- _Brief_: Collect every line below that contains the word "Switch".

- - - - -

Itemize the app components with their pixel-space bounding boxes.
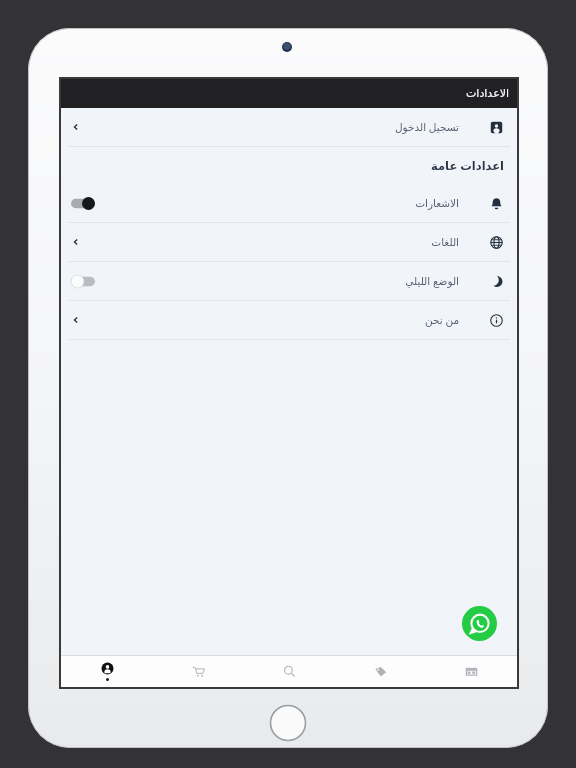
staticText: الاشعارات xyxy=(415,197,459,209)
staticText: من نحن xyxy=(424,313,459,327)
button[interactable]: Switch off xyxy=(61,262,517,300)
other: Open xyxy=(71,237,81,247)
button[interactable]: Open xyxy=(61,301,517,339)
staticText: الاعدادات xyxy=(466,87,510,100)
other: Open xyxy=(71,122,81,132)
button[interactable]: Open xyxy=(61,108,517,146)
button[interactable]: Switch off xyxy=(71,275,95,288)
other: Open xyxy=(71,315,81,325)
staticText: اعدادات عامة xyxy=(431,158,505,174)
button[interactable]: Offers xyxy=(335,656,426,687)
button[interactable]: Switch on xyxy=(71,197,95,210)
button[interactable]: WhatsApp xyxy=(462,606,497,641)
staticText: الوضع الليلي xyxy=(405,274,459,288)
button[interactable]: Switch on xyxy=(61,184,517,222)
button[interactable]: Open xyxy=(61,223,517,261)
button[interactable]: Account xyxy=(61,656,153,687)
button[interactable]: Search xyxy=(244,656,335,687)
staticText: اللغات xyxy=(431,236,459,248)
button[interactable]: Stores xyxy=(426,656,517,687)
button[interactable]: Cart xyxy=(153,656,244,687)
staticText: تسجيل الدخول xyxy=(394,120,459,134)
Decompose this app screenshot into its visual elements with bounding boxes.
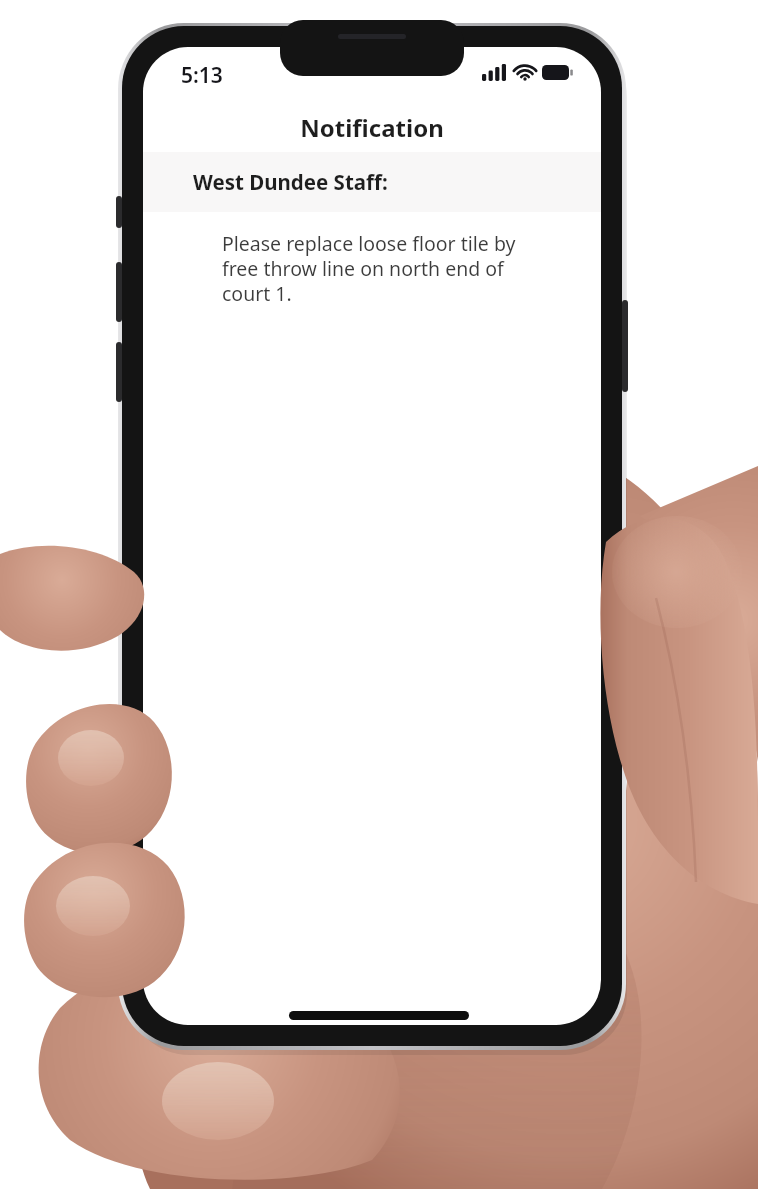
staticText: Please replace loose floor tile by free … [222,230,530,306]
staticText: 5:13 [181,61,223,90]
staticText: Notification [300,111,444,144]
button[interactable]: West Dundee Staff: [145,152,598,212]
staticText: West Dundee Staff: [193,168,388,196]
button[interactable]: Notification [145,109,598,145]
button[interactable]: Please replace loose floor tile by free … [222,230,530,306]
button[interactable]: Home [289,1000,469,1032]
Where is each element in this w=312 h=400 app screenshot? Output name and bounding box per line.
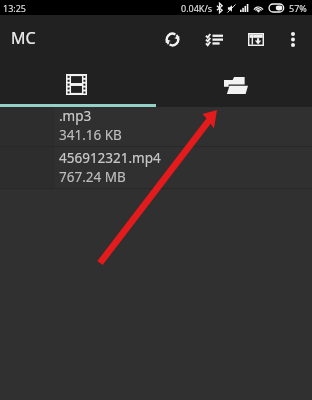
staticText: 0.04K/s	[181, 2, 213, 14]
staticText: 13:25	[3, 2, 27, 14]
staticText: .mp3	[59, 107, 92, 125]
button[interactable]: Download	[232, 15, 272, 60]
staticText: 341.16 KB	[59, 126, 122, 144]
staticText: 456912321.mp4	[59, 149, 161, 167]
button[interactable]: Folders tab	[156, 60, 312, 104]
staticText: 57%	[289, 2, 307, 14]
button[interactable]: Select items	[192, 15, 232, 60]
button[interactable]: Refresh	[152, 15, 192, 60]
button[interactable]: .mp3	[0, 107, 312, 146]
staticText: 767.24 MB	[59, 168, 126, 186]
button[interactable]: More options	[272, 15, 312, 60]
button[interactable]: 456912321.mp4	[0, 147, 312, 188]
button[interactable]: Videos tab	[0, 60, 156, 104]
staticText: MC	[11, 27, 36, 49]
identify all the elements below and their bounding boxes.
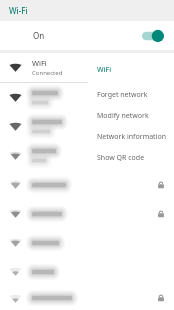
button[interactable] [0, 112, 174, 141]
button[interactable]: Forget network [88, 84, 174, 105]
button[interactable] [0, 257, 174, 286]
button[interactable]: Toggle Wi-Fi [142, 29, 164, 43]
staticText: On [33, 30, 45, 41]
button[interactable] [0, 286, 174, 310]
staticText: Network information [97, 132, 167, 142]
staticText: Connected [32, 69, 63, 77]
button[interactable]: Network information [88, 126, 174, 147]
button[interactable]: Modify network [88, 105, 174, 126]
staticText: WiFi [32, 58, 47, 68]
staticText: WiFi [97, 65, 112, 75]
staticText: Show QR code [97, 153, 145, 163]
button[interactable]: On [0, 21, 174, 50]
staticText: Modify network [97, 111, 149, 121]
button[interactable]: WiFi [0, 53, 174, 82]
button[interactable] [0, 83, 174, 112]
staticText: Forget network [97, 90, 148, 100]
button[interactable] [0, 141, 174, 170]
staticText: Wi-Fi [9, 5, 28, 16]
button[interactable] [0, 170, 174, 199]
button[interactable] [0, 199, 174, 228]
button[interactable]: Show QR code [88, 147, 174, 168]
button[interactable] [0, 228, 174, 257]
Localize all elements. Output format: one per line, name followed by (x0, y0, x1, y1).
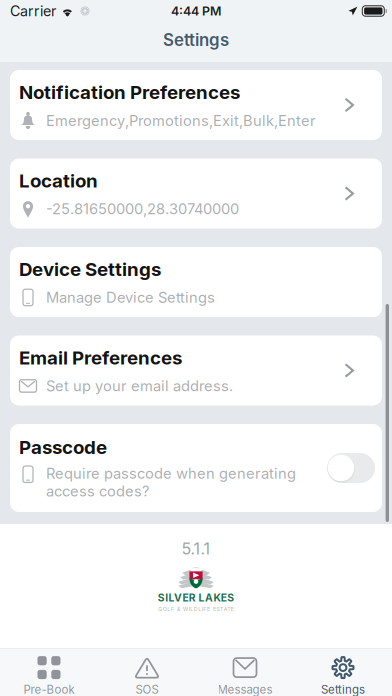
staticText: Set up your email address. (46, 377, 233, 395)
staticText: -25.81650000,28.30740000 (46, 200, 239, 218)
button[interactable]: Messages (196, 649, 294, 696)
button[interactable]: Device Settings (10, 247, 382, 317)
button[interactable]: Email Preferences (10, 336, 382, 406)
staticText: Emergency,Promotions,Exit,Bulk,Enter (46, 112, 316, 129)
staticText: Settings (321, 683, 365, 696)
button[interactable]: Settings (294, 649, 392, 696)
button[interactable]: Passcode (10, 424, 382, 512)
staticText: GOLF & WILDLIFE ESTATE (158, 606, 234, 612)
button[interactable]: SOS (98, 649, 196, 696)
staticText: Passcode (19, 436, 107, 459)
staticText: Location (19, 170, 98, 192)
staticText: 4:44 PM (171, 4, 221, 18)
staticText: Require passcode when generating access … (46, 464, 296, 500)
staticText: Email Preferences (19, 346, 182, 369)
staticText: Carrier (10, 2, 56, 20)
button[interactable]: Location (10, 158, 382, 228)
staticText: Device Settings (19, 258, 161, 281)
staticText: 5.1.1 (182, 539, 210, 558)
staticText: Messages (218, 683, 272, 696)
staticText: SILVER LAKES (158, 591, 234, 604)
staticText: Manage Device Settings (46, 289, 215, 306)
staticText: SOS (136, 683, 158, 696)
staticText: Pre-Book (24, 683, 74, 696)
button[interactable]: Notification Preferences (10, 70, 382, 140)
button[interactable]: Pre-Book (0, 649, 98, 696)
staticText: Settings (163, 30, 229, 50)
staticText: Notification Preferences (19, 81, 240, 104)
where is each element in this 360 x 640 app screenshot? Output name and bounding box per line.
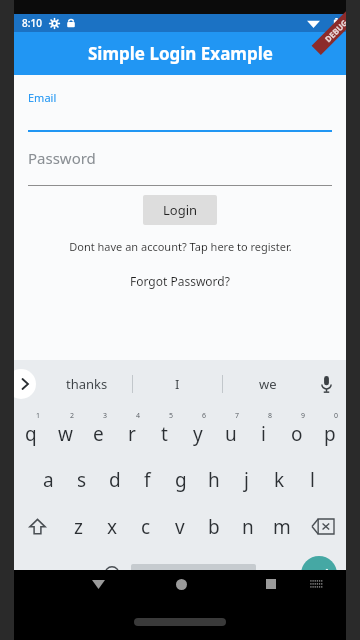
staticText: Password bbox=[28, 148, 96, 168]
staticText: Dont have an account? Tap here to regist… bbox=[69, 239, 292, 254]
staticText: 2 bbox=[70, 411, 75, 421]
button[interactable]: Emoji bbox=[96, 550, 127, 598]
button[interactable]: l bbox=[296, 456, 329, 503]
staticText: t bbox=[161, 421, 168, 447]
button[interactable]: 7 bbox=[214, 408, 247, 456]
staticText: 3 bbox=[103, 411, 108, 421]
staticText: c bbox=[141, 514, 151, 540]
button[interactable]: 2 bbox=[48, 408, 82, 456]
button[interactable]: Enter bbox=[291, 550, 346, 598]
button[interactable]: f bbox=[131, 456, 164, 503]
staticText: 0 bbox=[334, 411, 339, 421]
staticText: o bbox=[291, 421, 303, 447]
button[interactable]: , bbox=[65, 550, 96, 598]
button[interactable]: 5 bbox=[148, 408, 181, 456]
button[interactable]: k bbox=[263, 456, 296, 503]
button[interactable]: More suggestions bbox=[6, 369, 36, 399]
staticText: n bbox=[242, 514, 254, 540]
button[interactable]: Shift bbox=[14, 503, 61, 550]
button[interactable]: Forgot Password? bbox=[28, 273, 332, 289]
staticText: x bbox=[107, 514, 118, 540]
button[interactable]: . bbox=[260, 550, 291, 598]
staticText: DEBUG bbox=[322, 17, 350, 44]
staticText: 4 bbox=[136, 411, 141, 421]
staticText: d bbox=[109, 467, 121, 493]
button[interactable]: ?123 bbox=[14, 550, 65, 598]
button[interactable]: I bbox=[133, 360, 222, 408]
staticText: y bbox=[193, 421, 203, 447]
button[interactable]: 8 bbox=[247, 408, 280, 456]
staticText: p bbox=[324, 421, 336, 447]
staticText: I bbox=[175, 375, 180, 393]
button[interactable]: b bbox=[197, 503, 231, 550]
button[interactable]: Recents bbox=[254, 570, 288, 598]
staticText: u bbox=[225, 421, 237, 447]
button[interactable]: we bbox=[223, 360, 312, 408]
button[interactable]: Dont have an account? Tap here to regist… bbox=[28, 239, 332, 254]
button[interactable]: Email bbox=[28, 90, 332, 132]
button[interactable]: 6 bbox=[181, 408, 214, 456]
button[interactable]: d bbox=[98, 456, 131, 503]
staticText: i bbox=[261, 421, 266, 447]
staticText: m bbox=[273, 514, 291, 540]
staticText: we bbox=[259, 375, 277, 393]
button[interactable]: Backspace bbox=[299, 503, 346, 550]
button[interactable]: 3 bbox=[82, 408, 115, 456]
button[interactable]: s bbox=[65, 456, 98, 503]
button[interactable]: Password bbox=[28, 146, 332, 186]
staticText: q bbox=[25, 421, 37, 447]
staticText: b bbox=[208, 514, 220, 540]
staticText: w bbox=[58, 421, 73, 447]
staticText: j bbox=[244, 467, 249, 493]
staticText: 8:10 bbox=[22, 16, 42, 30]
staticText: . bbox=[274, 562, 278, 581]
staticText: 6 bbox=[202, 411, 207, 421]
button[interactable]: a bbox=[32, 456, 65, 503]
button[interactable]: 1 bbox=[14, 408, 48, 456]
button[interactable]: v bbox=[163, 503, 197, 550]
staticText: 7 bbox=[235, 411, 240, 421]
staticText: 9 bbox=[301, 411, 306, 421]
staticText: 5 bbox=[169, 411, 174, 421]
staticText: , bbox=[79, 562, 83, 581]
staticText: h bbox=[208, 467, 220, 493]
staticText: Login bbox=[163, 201, 198, 219]
staticText: v bbox=[175, 514, 185, 540]
staticText: thanks bbox=[66, 375, 108, 393]
button[interactable]: Home bbox=[161, 570, 201, 598]
button[interactable]: x bbox=[95, 503, 129, 550]
staticText: f bbox=[144, 467, 151, 493]
button[interactable]: 4 bbox=[115, 408, 148, 456]
button[interactable]: Back bbox=[78, 570, 118, 598]
button[interactable]: z bbox=[61, 503, 95, 550]
staticText: r bbox=[128, 421, 136, 447]
staticText: s bbox=[77, 467, 87, 493]
button[interactable]: j bbox=[230, 456, 263, 503]
button[interactable]: thanks bbox=[42, 360, 132, 408]
button[interactable]: h bbox=[197, 456, 230, 503]
button[interactable]: Switch keyboard bbox=[299, 570, 333, 598]
button[interactable]: n bbox=[231, 503, 265, 550]
button[interactable]: c bbox=[129, 503, 163, 550]
staticText: Simple Login Example bbox=[88, 42, 273, 65]
staticText: g bbox=[175, 467, 187, 493]
button[interactable]: Voice input bbox=[314, 372, 338, 396]
button[interactable]: 0 bbox=[313, 408, 346, 456]
staticText: e bbox=[93, 421, 104, 447]
staticText: 8 bbox=[268, 411, 273, 421]
button[interactable]: Login bbox=[143, 195, 217, 225]
staticText: 1 bbox=[36, 411, 41, 421]
button[interactable] bbox=[127, 550, 260, 598]
button[interactable]: m bbox=[265, 503, 299, 550]
staticText: z bbox=[74, 514, 83, 540]
button[interactable]: 9 bbox=[280, 408, 313, 456]
staticText: Email bbox=[28, 90, 57, 105]
staticText: ?123 bbox=[26, 565, 54, 583]
staticText: l bbox=[310, 467, 315, 493]
staticText: a bbox=[43, 467, 54, 493]
staticText: Forgot Password? bbox=[130, 273, 230, 289]
button[interactable]: g bbox=[164, 456, 197, 503]
staticText: k bbox=[274, 467, 285, 493]
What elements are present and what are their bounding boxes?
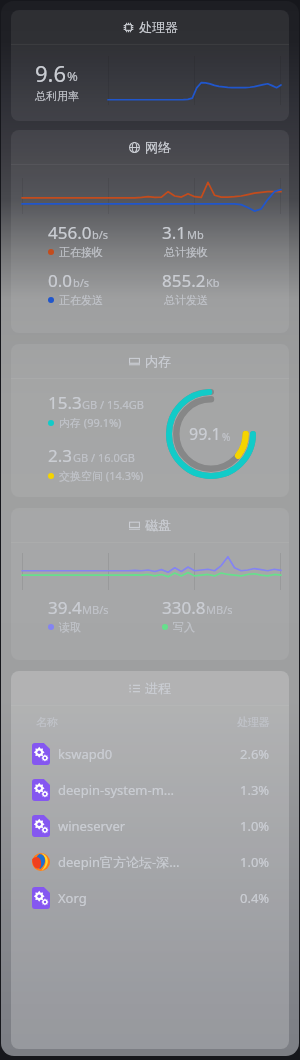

- - - - -

- _Result for this exercise_:
button[interactable]: Switch off xyxy=(61,262,517,300)
button[interactable]: Switch off xyxy=(71,275,95,288)
button[interactable]: Switch on xyxy=(71,197,95,210)
button[interactable]: Switch on xyxy=(61,184,517,222)
button[interactable]: Switch keyboard bbox=[299, 570, 333, 598]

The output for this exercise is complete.